Today's Kindle Deal of the Day is Cypress Grove ($1.99), by James Sallis. It's a good price on a good book, but I suggest you buy the entire trilogy instead (as I did) for $7.19.
Book Description
As he has shown so often in previous novels, James Sallis is one of our great stylists and storytellers, whose deep interest in human nature is expressed in the powerful stories of men too often at odds with themselves as well as the world around them. His new novel, Cypress Grove, continues in that highly praised tradition.
The small town where Turner has moved is one of America’s lost places, halfway between Memphis and forever. That makes it a perfect hideaway: a place where a man can bury the past and escape the pain of human contact, where you are left alone unless you want company, where conversation only happens when there’s something to say, where you can sit and watch an owl fly silently across the face of the moon. And where Turner hopes to forget that he has been a cop, a psychotherapist, and, always, an ex-con.
There is no major crime to speak of until Sheriff Lonnie Bates arrives on Turner’s porch with a bottle of Wild Turkey and a problem: The body of a drifter has been found-brutally and ritualistically- murdered and Bates and his deputy need help from someone with big-city experience who appreciates the delicacy of investigating people in a small town. Thrust back into the middle of what he left behind, Turner slowly becomes reacquainted not only with the darkness he had fled, but with the unsuspected kindness of others.
Brilliantly balancing Turner’s past and present lives, Cypress Grove is lyrical, moving, and filled with the sense of place and character that only our finest writers can achieve. It is proof positive that the acclaim James Sallis has enjoyed for years is richly deserved.

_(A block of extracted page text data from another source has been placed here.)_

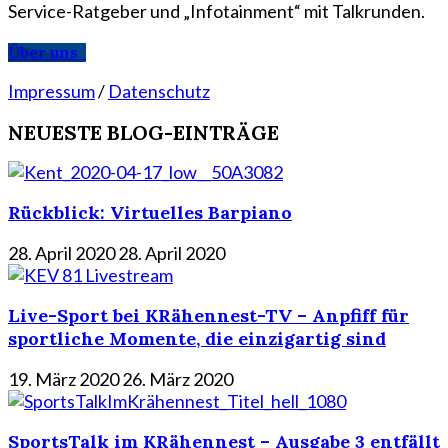
Service-Ratgeber und „Infotainment“ mit Talkrunden.
Über uns
Impressum
/
Datenschutz
NEUESTE BLOG-EINTRÄGE
Rückblick: Virtuelles Barpiano
28. April 2020
28. April 2020
Live-Sport bei KRähennest-TV – Anpfiff für
sportliche Momente, die einzigartig sind
19. März 2020
26. März 2020
SportsTalk im KRähennest – Ausgabe 3 entfällt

When I Lived in Modern Times ($1.52 / £0.99 UK), by When I Lived in Modern Times, is the Kindle Deal of the day for those in the UK (no US edition).
Book Description
It is April 1946. Evelyn Sert, twenty years old, a hairdresser from Soho, sails for Palestine, where Jewish refugees and idealists are gathering from across Europe to start a new life in a brand-new country.In the glittering, cosmopolitan, Bauhaus city of Tel Aviv, anything seems possible – the new self, new Jew, new woman are all feasible. Evelyn, adept at disguises, reinvents herself as the bleached-blonde Priscilla Jones. Immersed in a world of passionate idealism, she finds love, and with Johnny, her lover, finds herself at the heart of a very dangerous game.
He Died with His Eyes Open ($2.99 Kindle, B&N), the first title in Factory series by Derek Raymond, is the Nook Daily Find, price matched on Kindle.
Book Description
As it turns out, a dead man can tell stories...
Murders are a dime a dozen in Margaret Thatcher's London, and when it comes to the brutal killing of a middle-aged alcoholic found dumped outside of town, Scotland Yard has more important cases to deal with.
Instead it's a job for the Department of Unexplained Deaths and its head Detective Sergeant. With only a box of cassette-tape diaries as evidence the rogue detective has no choice but to listen to the haunting voice of the victim for clues to his gruesome end.
The first book in Derek Raymond's acclaimed Factory Series is an unflinching yet deeply compassionate portrait of a city plagued by poverty and perversion, and a policeman who may be the only one who cares about the "people who don't matter and who never did."
Feed ($6.39 Kindle, $1.99 B&N), by M. T. Anderson, is the Nook Daily Find for Families. I haven't read it yet, but I bought this one at the same price last fall after reading the sample.
Book Description
For Titus and his friends, it started out like any ordinary trip to the moon—a chance to party during spring break and play with some stupid low-grav at the Ricochet Lounge. But that was before the crazy hacker caused all their feeds to malfunction, sending them to the hospital to lie around with nothing inside their heads for days. And it was before Titus met Violet, a beautiful, brainy teenage girl who has decided to fight the feed and its omnipresent ability to categorize human thoughts and desires. Following in the footsteps of George Orwell, Anthony Burgess, and Kurt Vonnegut Jr., National Book Award winner M. T. Anderson creates a not-so-brave new world—and a smart, savage satire ushering us into an imagined future that veers unnervingly close to the here and now.